** ENTRIES SHOWN **
===============

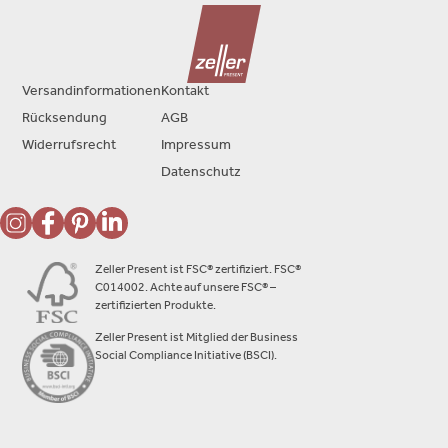
Versandinformationen
Kontakt
Rücksendung
AGB
Widerrufsrecht
Impressum
Datenschutz
Zeller Present ist FSC® zertifiziert. FSC®
C014002. Achte auf unsere FSC® –
zertifizierten Produkte.
Zeller Present ist Mitglied der Business
Social Compliance Initiative (BSCI).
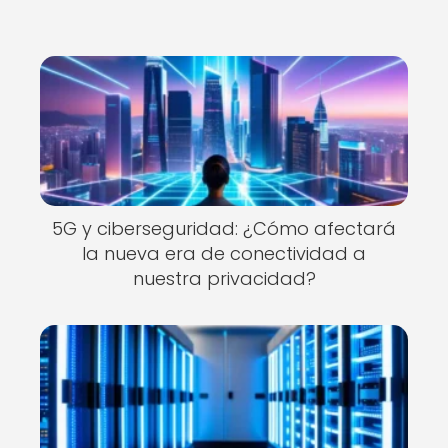
5G y ciberseguridad: ¿Cómo afectará
la nueva era de conectividad a
nuestra privacidad?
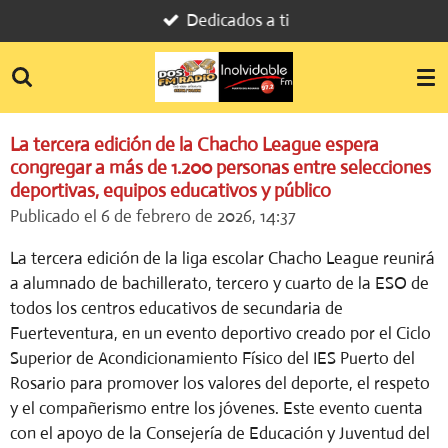
Dedicados a ti
Ir
al
contenido
principal
La tercera edición de la Chacho League espera
congregar a más de 1.200 personas entre selecciones
deportivas, equipos educativos y público
Publicado el 6 de febrero de 2026, 14:37
La tercera edición de la liga escolar Chacho League reunirá
a alumnado de bachillerato, tercero y cuarto de la ESO de
todos los centros educativos de secundaria de
Fuerteventura, en un evento deportivo creado por el Ciclo
Superior de Acondicionamiento Físico del IES Puerto del
Rosario para promover los valores del deporte, el respeto
y el compañerismo entre los jóvenes. Este evento cuenta
con el apoyo de la Consejería de Educación y Juventud del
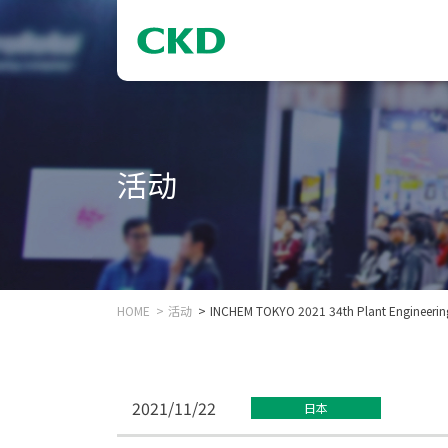
活动
HOME
活动
INCHEM TOKYO 2021 34th Plant Engineeri
2021/11/22
日本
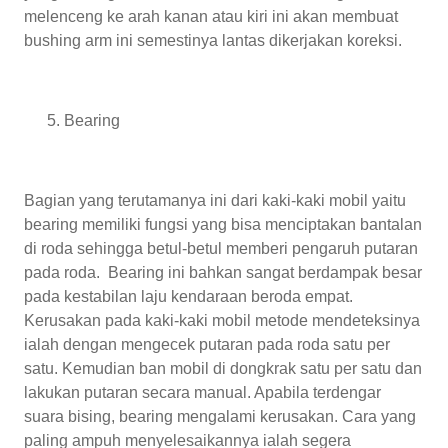
melenceng ke arah kanan atau kiri ini akan membuat
bushing arm ini semestinya lantas dikerjakan koreksi.
Bearing
Bagian yang terutamanya ini dari kaki-kaki mobil yaitu
bearing memiliki fungsi yang bisa menciptakan bantalan
di roda sehingga betul-betul memberi pengaruh putaran
pada roda. Bearing ini bahkan sangat berdampak besar
pada kestabilan laju kendaraan beroda empat.
Kerusakan pada kaki-kaki mobil metode mendeteksinya
ialah dengan mengecek putaran pada roda satu per
satu. Kemudian ban mobil di dongkrak satu per satu dan
lakukan putaran secara manual. Apabila terdengar
suara bising, bearing mengalami kerusakan. Cara yang
paling ampuh menyelesaikannya ialah segera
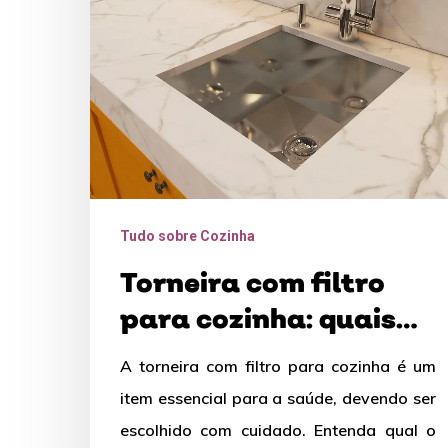
cozinha:
quais
são
os
tipos
e
como
Tudo sobre Cozinha
escolher?
Torneira com filtro
para cozinha: quais
são os tipos e como
A torneira com filtro para cozinha é um
escolher?
item essencial para a saúde, devendo ser
escolhido com cuidado. Entenda qual o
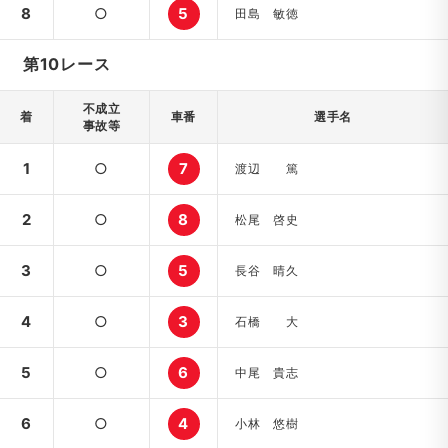
8
○
5
田島 敏徳
第10レース
不成立
着
車番
選手名
事故等
1
○
7
渡辺 篤
2
○
8
松尾 啓史
3
○
5
長谷 晴久
4
○
3
石橋 大
5
○
6
中尾 貴志
6
○
4
小林 悠樹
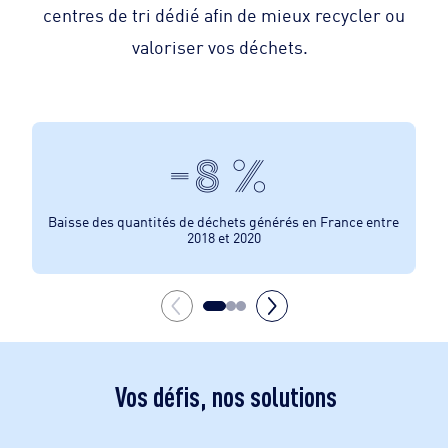
centres de tri dédié afin de mieux recycler ou
valoriser vos déchets.
-8 %
Baisse des quantités de déchets générés en France entre
de t
2018 et 2020
p
Vos défis, nos solutions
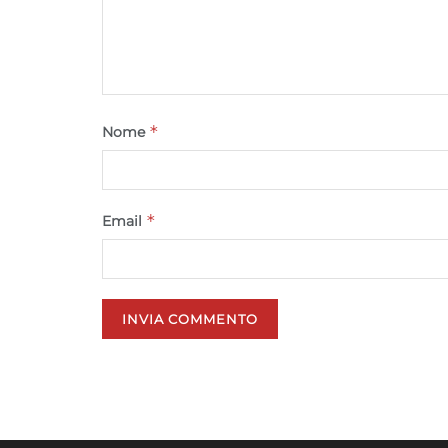
*
Nome
*
Email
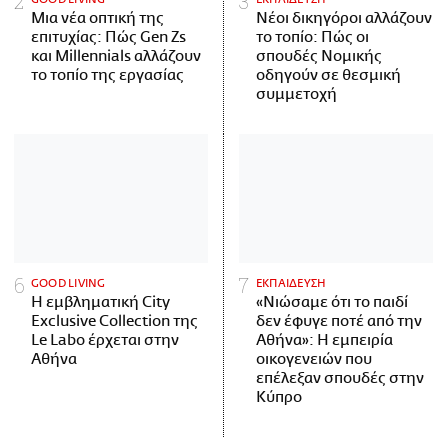
Μια νέα οπτική της
Νέοι δικηγόροι αλλάζουν
επιτυχίας: Πώς Gen Zs
το τοπίο: Πώς οι
και Millennials αλλάζουν
σπουδές Νομικής
το τοπίο της εργασίας
οδηγούν σε θεσμική
συμμετοχή
GOOD LIVING
ΕΚΠΑΙΔΕΥΣΗ
Η εμβληματική City
«Νιώσαμε ότι το παιδί
Exclusive Collection της
δεν έφυγε ποτέ από την
Le Labo έρχεται στην
Αθήνα»: Η εμπειρία
Αθήνα
οικογενειών που
επέλεξαν σπουδές στην
Κύπρο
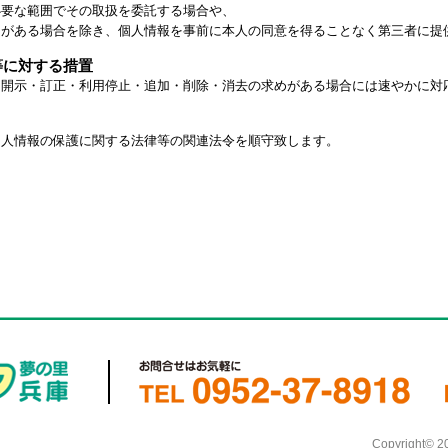
要な範囲でその取扱を委託する場合や、
がある場合を除き、個人情報を事前に本人の同意を得ることなく第三者に提
等に対する措置
開示・訂正・利用停止・追加・削除・消去の求めがある場合には速やかに対
人情報の保護に関する法律等の関連法令を順守致します。
Copyright©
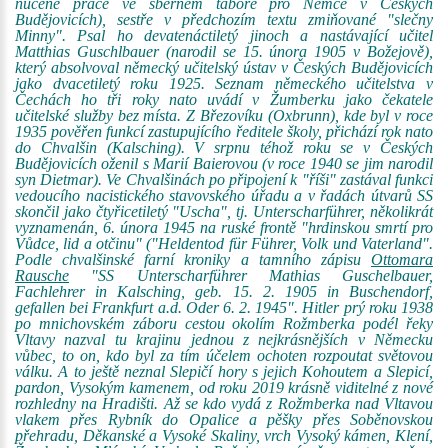
nucené práce ve sběrném táboře pro Němce v Českých
Budějovicích), sestře v předchozím textu zmiňované "slečny
Minny". Psal ho devatenáctiletý jinoch a nastávající učitel
Matthias Guschlbauer (narodil se 15. února 1905 v Božejově),
který absolvoval německý učitelský ústav v Českých Budějovicích
jako dvacetiletý roku 1925. Seznam německého učitelstva v
Čechách ho tři roky nato uvádí v Žumberku jako čekatele
učitelské služby bez místa. Z Březovíku (Oxbrunn), kde byl v roce
1935 pověřen funkcí zastupujícího ředitele školy, přichází rok nato
do Chvalšin (Kalsching). V srpnu téhož roku se v Českých
Budějovicích oženil s Marií Baierovou (v roce 1940 se jim narodil
syn Dietmar). Ve Chvalšinách po připojení k "říši" zastával funkci
vedoucího nacistického stavovského úřadu a v řadách útvarů SS
skončil jako čtyřicetiletý "Uscha", tj. Unterscharführer, několikrát
vyznamenán, 6. února 1945 na ruské frontě "hrdinskou smrtí pro
Vůdce, lid a otčinu" ("Heldentod für Führer, Volk und Vaterland".
Podle chvalšinské farní kroniky a tamního zápisu
Ottomara
Rausche
"SS Unterscharführer Mathias Guschelbauer,
Fachlehrer in Kalsching, geb. 15. 2. 1905 in Buschendorf,
gefallen bei Frankfurt a.d. Oder 6. 2. 1945". Hitler prý roku 1938
po mnichovském záboru cestou okolím Rožmberka podél řeky
Vltavy nazval tu krajinu jednou z nejkrásnějších v Německu
vůbec, to on, kdo byl za tím účelem ochoten rozpoutat světovou
válku. A to ještě neznal Slepičí hory s jejich Kohoutem a Slepicí,
pardon, Vysokým kamenem, od roku 2019 krásně viditelné z nové
rozhledny na Hradišti. Až se kdo vydá z Rožmberka nad Vltavou
vlakem přes Rybník do Opalice a pěšky přes Soběnovskou
přehradu, Děkanské a Vysoké Skaliny, vrch Vysoký kámen, Klení,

===============

** TASK TO CARRY OUT **
In the entries above, find each line that has the word "Budějovicích". Copy it.

** FINISHED TASK **
Budějovicích), sestře v předchozím textu zmiňované "slečny
který absolvoval německý učitelský ústav v Českých Budějovicích
Budějovicích oženil s Marií Baierovou (v roce 1940 se jim narodil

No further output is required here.